Diyarbakır’ın Kayapınar ilçesinde kafeterya işleten 33 yaşındaki Özgür Güven ise Öcalan’ın halk üzerindeki etkisini ‘Kürtleri var etme’ olarak değerlendiriyor: "Kürtleri yoktan var etme noktasında çok ayrı bir yeri var. Bütün dünyada, Avrupa’da Öcalan’a çok önem veriliyor. Benim için hala en büyük aktör ve güç Öcalan’dır.”

"Öcalan kült lider”

Dicle Üniversitesi Hukuk Fakültesi Öğretim üyesi Doçent Doktor Vahap Coşkun, Kürt siyaseti üzerine araştırmaları ile tanınıyor. Çözüm sürecinde Akil İnsanlar Heyeti’nde yer alan Coşkun’a göre Öcalan kült bir lider ve PKK tabanı üzerindeki etkisi devam ediyor.

Coşkun, "Bunu çözüm sürecinde görmek mümkün. Orada Öcalan’ın çağrısı PKK tabanı açısından kabul edilebilen ve siyaset üretilebilen bir çağrı haline geldi. PKK halen Öcalan üzerinden siyaset yürütüyor ve söylemlerini Öcalan'a bakarak belirliyor. Eğer devlet PKK ile tekrar irtibata geçecekse bu irtibatın temel noktalarından biri Öcalan’ın varlığı” şeklinde konuşuyor.

“Fiili liderlik yapamaması, örgüt üzerindeki etkisini zayıflattı”

Coşkun, Öcalan’ın etkisini değişen koşullarını da göz önünde bulundurarak şu değerlendirmeyi yapıyor: "1999'dan önce örgütü direkt yöneten, kendisine yönelik muhalif bir öğeyi rahatlıkla devre dışı bırakabilen, yani fiili olarak liderlik yapan bir Öcalan vardı. 99'dan sonra devletin hapishaneye koyduğu, mahkûm ettiği, örgüt ile bağını kestiği Öcalan var. Devlet ile çeşitli şekillerde teması olan, ama örgütü fiili olarak yönetme kabiliyetinden yoksun bir Öcalan var. Örgüt açısından 99’daki süreç farklı bir dönemdi. Öcalan’ın yerine ikinci bir isim çıkarmamaya özen gösterdiler. O'nun liderlik makamını sürekli boş tuttular. Ancak, Ortadoğu’da çok ciddi gelişmeler yaşanıyor ve gelişmeler karşısında her gün yeniden karar vermek zorundasınız. Dolayısıyla fiili olarak Öcalan’ın liderlik etmemesi, kaçınılmaz bir şekilde örgüt üzerinde etkisini zayıflattı."

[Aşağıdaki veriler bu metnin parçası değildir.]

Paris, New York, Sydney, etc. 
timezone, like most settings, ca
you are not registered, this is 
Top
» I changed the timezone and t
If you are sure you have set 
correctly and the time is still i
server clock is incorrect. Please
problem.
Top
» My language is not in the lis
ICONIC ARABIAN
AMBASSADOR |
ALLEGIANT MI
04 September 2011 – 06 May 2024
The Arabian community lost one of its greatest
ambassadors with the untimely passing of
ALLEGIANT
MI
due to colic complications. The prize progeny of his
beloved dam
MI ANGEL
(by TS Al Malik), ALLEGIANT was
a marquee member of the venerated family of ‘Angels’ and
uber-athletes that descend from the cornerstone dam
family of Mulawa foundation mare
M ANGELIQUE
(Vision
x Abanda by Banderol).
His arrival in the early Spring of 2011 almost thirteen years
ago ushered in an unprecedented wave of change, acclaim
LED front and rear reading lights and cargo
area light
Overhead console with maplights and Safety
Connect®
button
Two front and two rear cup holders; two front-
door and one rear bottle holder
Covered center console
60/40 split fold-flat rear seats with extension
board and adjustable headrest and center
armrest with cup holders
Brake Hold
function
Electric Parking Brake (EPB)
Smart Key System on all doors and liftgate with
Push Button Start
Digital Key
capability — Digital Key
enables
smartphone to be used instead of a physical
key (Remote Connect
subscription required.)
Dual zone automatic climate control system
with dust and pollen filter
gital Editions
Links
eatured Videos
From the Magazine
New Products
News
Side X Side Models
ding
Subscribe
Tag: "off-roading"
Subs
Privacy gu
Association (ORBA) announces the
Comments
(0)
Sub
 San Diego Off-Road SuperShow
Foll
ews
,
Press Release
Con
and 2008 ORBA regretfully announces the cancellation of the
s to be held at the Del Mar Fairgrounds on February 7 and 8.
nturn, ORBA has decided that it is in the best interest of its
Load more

Öcalan'ın kurucusu olduğu PKK'nın eylemleri ve güvenlik güçlerinin operasyonları sonucunda bugüne kadar 40 binden fazla kamu görevlisi, sivil vatandaş ve PKK'lının hayatını kaybettiği tahmin ediliyor. PKK, Türkiye'nin yanı sıra Avrupa Birliği, NATO, Amerika Birleşik Devletleri ve bir çok devlet tarafından terör örgütü olarak kabul ediliyor. 1984'te devlete karşı ilk silahlı eylemini yapan PKK ile mücadelede Türkiye'nin bugüne kadar 350 milyar dolardan fazla para harcadığı tahmin ediliyor. PKK, bugün de Türkiye'nin en önemli güvenlik sorunlarından biri olmayı sürdürüyor.

51 yaşında girdiği cezaevinde 20 yıl geçiren Öcalan ise artık 71 yaşında. İmralı’da geçen 20 yıla karşın bugün halen 313 kişi onun için açlık grevi yapıyor.